Chunk output directories are a subset of stage output directories that, in addition to the aforementioned stage output, may contain:

File Name Contents
_argsThe arguments passed to the stage's stage code
_jobinfoMetadata describing the stage's execution, including performance metrics, job manager jobid and jobname, and process ID
_stdoutAny stage code output that was printed to the stdout stream
_stderrAny stage code output that was printed to the stderr stream

These metadata files should be treated as read-only, and altering the contents of metadata files is not recommended.

Navigating Pipestances

Pipestance output directories can demonstrate very complicated structures and the standard find command can quickly return high-level information about a pipestance.

For example, to find the stages that resulted in the overall failure of a pipestance whose output directory is sample345/,

$ find sample534/ -name _errors
sample345/ASSEMBLER_CS/_ASSEMBLER_PREP/_FASTQ_TO_FASTBQUALP/fork0/join/_errors

This tells us that the failed stage was _FASTQ_TO_FASTBQUALP which is a part of the _ASSEMBLER_PREP sub-pipeline. ASSEMBLER_CS is the parent pipeline.

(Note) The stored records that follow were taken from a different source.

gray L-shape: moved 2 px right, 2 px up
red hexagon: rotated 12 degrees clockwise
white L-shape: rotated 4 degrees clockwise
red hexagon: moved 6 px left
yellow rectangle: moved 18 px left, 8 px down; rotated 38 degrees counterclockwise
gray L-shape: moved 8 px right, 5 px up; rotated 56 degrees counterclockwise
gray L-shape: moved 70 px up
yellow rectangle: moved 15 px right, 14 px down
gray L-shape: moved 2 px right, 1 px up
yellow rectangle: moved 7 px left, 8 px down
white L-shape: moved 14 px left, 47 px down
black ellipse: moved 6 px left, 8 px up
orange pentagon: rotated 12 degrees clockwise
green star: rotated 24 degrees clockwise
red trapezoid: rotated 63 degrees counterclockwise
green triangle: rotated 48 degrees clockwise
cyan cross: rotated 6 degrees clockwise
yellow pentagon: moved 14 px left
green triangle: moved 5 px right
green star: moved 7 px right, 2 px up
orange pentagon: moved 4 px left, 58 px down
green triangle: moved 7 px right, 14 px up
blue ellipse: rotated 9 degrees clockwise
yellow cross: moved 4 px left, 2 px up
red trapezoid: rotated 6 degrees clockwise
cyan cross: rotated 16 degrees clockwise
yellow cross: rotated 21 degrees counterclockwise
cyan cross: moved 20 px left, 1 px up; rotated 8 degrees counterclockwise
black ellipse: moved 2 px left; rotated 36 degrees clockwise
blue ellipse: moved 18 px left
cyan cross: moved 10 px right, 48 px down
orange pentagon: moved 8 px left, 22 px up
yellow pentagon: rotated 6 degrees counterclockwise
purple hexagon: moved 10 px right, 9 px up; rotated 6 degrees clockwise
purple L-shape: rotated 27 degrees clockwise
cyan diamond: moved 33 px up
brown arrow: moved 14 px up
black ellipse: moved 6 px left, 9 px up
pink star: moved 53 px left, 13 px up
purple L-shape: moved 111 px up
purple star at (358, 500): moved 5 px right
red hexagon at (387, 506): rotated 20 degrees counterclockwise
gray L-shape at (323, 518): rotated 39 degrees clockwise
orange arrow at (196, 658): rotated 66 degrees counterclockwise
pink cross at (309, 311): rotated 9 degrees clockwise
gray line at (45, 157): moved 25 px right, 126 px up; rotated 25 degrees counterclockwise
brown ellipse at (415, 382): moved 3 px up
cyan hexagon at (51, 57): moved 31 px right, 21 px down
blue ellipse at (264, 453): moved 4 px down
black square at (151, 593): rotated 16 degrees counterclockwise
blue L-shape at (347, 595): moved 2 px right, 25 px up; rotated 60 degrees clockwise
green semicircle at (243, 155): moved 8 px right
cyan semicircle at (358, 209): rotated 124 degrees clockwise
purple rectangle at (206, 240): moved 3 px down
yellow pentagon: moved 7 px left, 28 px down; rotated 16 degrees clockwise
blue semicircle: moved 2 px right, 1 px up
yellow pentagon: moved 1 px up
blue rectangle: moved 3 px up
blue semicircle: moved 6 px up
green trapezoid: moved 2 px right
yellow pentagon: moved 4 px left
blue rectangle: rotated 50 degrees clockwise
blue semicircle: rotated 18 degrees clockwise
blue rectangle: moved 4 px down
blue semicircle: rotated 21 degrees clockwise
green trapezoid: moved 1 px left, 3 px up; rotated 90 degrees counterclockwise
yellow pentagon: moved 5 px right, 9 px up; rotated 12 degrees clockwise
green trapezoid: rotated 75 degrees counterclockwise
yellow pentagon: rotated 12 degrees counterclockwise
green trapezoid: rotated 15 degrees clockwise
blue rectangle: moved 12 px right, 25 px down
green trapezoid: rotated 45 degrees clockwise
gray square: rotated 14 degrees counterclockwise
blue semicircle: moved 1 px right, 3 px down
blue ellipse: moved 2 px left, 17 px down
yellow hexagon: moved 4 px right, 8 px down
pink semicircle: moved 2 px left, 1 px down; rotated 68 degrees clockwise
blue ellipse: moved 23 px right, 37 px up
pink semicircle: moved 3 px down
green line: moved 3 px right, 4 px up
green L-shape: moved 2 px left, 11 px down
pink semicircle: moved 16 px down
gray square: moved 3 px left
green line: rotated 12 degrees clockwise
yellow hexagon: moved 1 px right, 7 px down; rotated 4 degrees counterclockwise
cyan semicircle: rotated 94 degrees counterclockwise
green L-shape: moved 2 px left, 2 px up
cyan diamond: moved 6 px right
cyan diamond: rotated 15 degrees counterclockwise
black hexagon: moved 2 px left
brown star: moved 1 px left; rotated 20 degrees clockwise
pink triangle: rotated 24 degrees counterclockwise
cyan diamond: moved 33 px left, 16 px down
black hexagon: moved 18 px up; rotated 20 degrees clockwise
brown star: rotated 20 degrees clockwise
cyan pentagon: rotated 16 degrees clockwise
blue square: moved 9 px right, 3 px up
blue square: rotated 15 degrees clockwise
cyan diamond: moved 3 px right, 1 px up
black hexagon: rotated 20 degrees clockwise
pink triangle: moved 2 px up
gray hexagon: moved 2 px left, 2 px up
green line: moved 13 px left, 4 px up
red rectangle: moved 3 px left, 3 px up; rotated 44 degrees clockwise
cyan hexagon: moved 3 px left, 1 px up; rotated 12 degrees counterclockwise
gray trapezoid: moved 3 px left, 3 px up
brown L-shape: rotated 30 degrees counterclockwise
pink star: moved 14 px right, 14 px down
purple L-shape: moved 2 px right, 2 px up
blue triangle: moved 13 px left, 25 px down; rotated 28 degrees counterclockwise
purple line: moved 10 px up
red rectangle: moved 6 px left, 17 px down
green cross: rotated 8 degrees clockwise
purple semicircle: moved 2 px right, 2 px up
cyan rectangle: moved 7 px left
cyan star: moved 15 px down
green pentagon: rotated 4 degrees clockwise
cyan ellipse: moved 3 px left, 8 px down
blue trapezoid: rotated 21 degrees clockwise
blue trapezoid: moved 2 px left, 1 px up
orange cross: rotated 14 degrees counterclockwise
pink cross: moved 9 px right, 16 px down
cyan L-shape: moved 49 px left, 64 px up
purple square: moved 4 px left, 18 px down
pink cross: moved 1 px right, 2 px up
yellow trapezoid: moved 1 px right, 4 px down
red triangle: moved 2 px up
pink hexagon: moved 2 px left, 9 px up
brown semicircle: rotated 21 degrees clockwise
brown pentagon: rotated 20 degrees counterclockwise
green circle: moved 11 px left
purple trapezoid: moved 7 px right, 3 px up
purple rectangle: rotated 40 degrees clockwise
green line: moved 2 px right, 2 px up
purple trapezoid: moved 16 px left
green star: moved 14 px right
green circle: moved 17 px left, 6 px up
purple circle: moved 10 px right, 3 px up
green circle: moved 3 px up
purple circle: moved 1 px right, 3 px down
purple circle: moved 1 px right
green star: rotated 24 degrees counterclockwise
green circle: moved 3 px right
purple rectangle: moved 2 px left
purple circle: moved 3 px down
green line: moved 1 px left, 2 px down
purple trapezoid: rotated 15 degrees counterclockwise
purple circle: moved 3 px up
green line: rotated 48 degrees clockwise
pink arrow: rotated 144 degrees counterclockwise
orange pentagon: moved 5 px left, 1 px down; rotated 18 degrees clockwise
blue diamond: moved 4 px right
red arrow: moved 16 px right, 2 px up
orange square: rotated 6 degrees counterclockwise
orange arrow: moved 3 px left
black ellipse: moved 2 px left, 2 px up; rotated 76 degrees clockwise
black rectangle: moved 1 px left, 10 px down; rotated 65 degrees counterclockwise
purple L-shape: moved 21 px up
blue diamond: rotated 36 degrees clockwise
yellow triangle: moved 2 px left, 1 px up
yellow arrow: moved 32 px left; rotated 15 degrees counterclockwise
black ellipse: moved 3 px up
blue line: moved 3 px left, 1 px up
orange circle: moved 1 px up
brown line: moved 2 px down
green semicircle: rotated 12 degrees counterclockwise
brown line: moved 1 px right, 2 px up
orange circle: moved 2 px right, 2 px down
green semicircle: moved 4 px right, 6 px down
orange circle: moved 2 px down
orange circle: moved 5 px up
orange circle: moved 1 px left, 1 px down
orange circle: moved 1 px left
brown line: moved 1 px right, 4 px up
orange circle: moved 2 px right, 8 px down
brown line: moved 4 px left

It can be helpful to view all _errors files' contents at once by piping to xargs cat:

$ find sample534/ -name _errors | xargs cat
 
Traceback (most recent call last):
  File "/mnt/home/neil/src/supernova-1.0/martian-cs/2.0/adapters/python/main.py", line 20, in 
    martian.run("martian.module.main(args, outs)")
  File "/mnt/home/neil/src/supernova-1.0/martian-cs/2.0/adapters/python/martian.py", line 417, in run
    exec(cmd, __main__.__dict__, __main__.__dict__)
  File "", line 1, in 
  File "/mnt/home/neil/src/supernova-1.0/supernova-cs/1.0/mro/stages/denovo/df/__init__.py", line 47, in main
    df_command = ['DF', 'LR_SELECT_FRAC={:f}'.format(select_fracs), 'LR='+args.reads,
KeyError: 0

In the above case, the error is an unhandled exception whose cause is not obvious; these sorts of failures should be reported to the 10x software support team for assistance with diagnosis.

Stages such as _ASSEMBLER_DF and _ASSEMBLER_CP that run external binaries often generate output to their stdout and stderr streams. These messages are captured in the _stdout and _stderr metadata files within the chunk output directories, and combining find and xargs cat to examine their contents can also assist with troubleshooting.